Gov. John Kasich signed SB 5 into law last March, recognizing the need for local government flexibility in dealing with widespread budget pressures. By requiring government workers to pay a portion of their health and retirement benefits and instituting a system of compensation based on merit, local governments are able to avoid the layoffs and tax increases that have become commonplace in recent years.

Of course, the left has run a well-funded and intense smear campaign largely funded out of union headquarters in Washington, D.C. They have relied on the politics of fear to frame this initiative as an assault on police, fire fighters and teachers. And to wit, recent public polling data suggests the unions are winning: Last week’s Quinnipiac poll had Ohioans supporting repeal 57-32. Clearly $30 million goes a long way in an off-year election.

But this has always been a race for the independent vote, and the “silent majority” will break toward a yes vote in the final week before Election Day.

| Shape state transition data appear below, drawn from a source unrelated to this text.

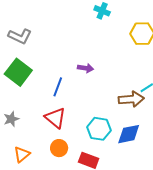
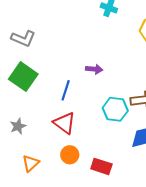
cyan hexagon: (99, 129) -> (115, 109), moved

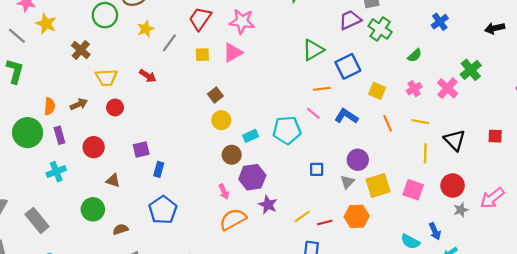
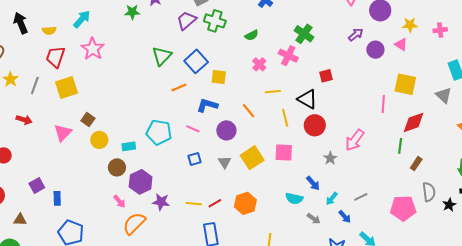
pink star: (242, 21) -> (93, 49), turned -30
pink triangle: (233, 53) -> (63, 133), moved
yellow square: (202, 55) -> (67, 87), size x1.6
green semicircle: (415, 55) -> (252, 35), turned 32
yellow square: (377, 91) -> (219, 77), moved
pink line: (313, 113) -> (193, 129), moved
orange line: (388, 123) -> (249, 111), moved
cyan pentagon: (287, 130) -> (159, 132), turned 30
cyan rectangle: (251, 136) -> (129, 146), turned 32
red square: (495, 136) -> (326, 76), moved
purple circle: (358, 160) -> (226, 130), moved
red circle: (453, 186) -> (315, 125), moved
yellow line: (302, 216) -> (194, 204), turned 56
orange hexagon: (357, 216) -> (245, 203), moved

The major tenets of SB 5 remain consistently popular across the political spectrum, and especially with self-identified independent voters:

  • Voters support requiring public employees to pay at least 15 percent of their health insurance costs by a 60-33 margin.
  • Voters support requiring public employees to contribute at least 10 percent of their wages toward their pensions by a 57-34 margin.
  • Voters support determining pay increases based on merit rather than seniority by a 49-40 margin.

And those voters who do not identify with either major party are not loudly voicing their opinions either way, for a few reasons. The most prominent is fear of union retribution. The small business owner that supports SB 5 as a hedge against property tax increases probably isn’t putting up a sign for fear of a union-backed boycott. The teacher who supports merit pay as a way to be fairly compensated for hard work doesn’t dare oppose Ohio’s powerful teachers union. And the school administrators who need flexibility in balancing their budgets know that going toe-to-toe with unions could have catastrophic consequences should SB 5 be repealed.

But perhaps more importantly, the average Ohio family doesn’t have the luxury of a paid day off to take a bus to Columbus to scream and wave a sign in support of SB 5. Nor should they be expected to be so passionate. At the heart of the SB 5 debate is the conflict of concentrated benefits with dispersed costs. Of course the unions are going to spend $30 million on a hysterical smear campaign to oppose a very moderate piece of legislation. Automatic pay increases, “free” benefits and insulation from reform are their lifeblood. The average Ohioan just has to pay a little bit more in local property taxes and state income taxes, but unionized government employees experience an absolute windfall.

But at the end of the day, taxpayers know that the status quo is broken at both the state and local levels. And they are aware, in the words of the Buckeye Institute, that the Grand Bargain is dead. No longer do government workers take less pay but better benefits for the opportunity to perform a public service. Now they get great benefits and a bigger paycheck than the rest of us, with nearly no accountability to those of us paying the bills.

The left knows that Quinnipiac’s 57-32 situation isn’t going to happen next Tuesday. In fact, a recent internal labor memo warns that a blowout is not “remotely possible” and that Quinnipiac’s polling language is misleading. The same day the Democratic Governors Association dropped an emergency $150,000 check on the pro-repeal coalition.

I think internal polling is slowly showing independents breaking toward a yes vote, as it should. This is not a partisan issue or an attack on Ohio public workers, most of whom do honorable and effective work. It is rather an attempt to curtail the power of their unions, who have effectively bankrupted Ohio’s local governments with inflexible demands and outsized political influence. A yes vote on Issue 2 is a vote for a sustainable government sector in Ohio.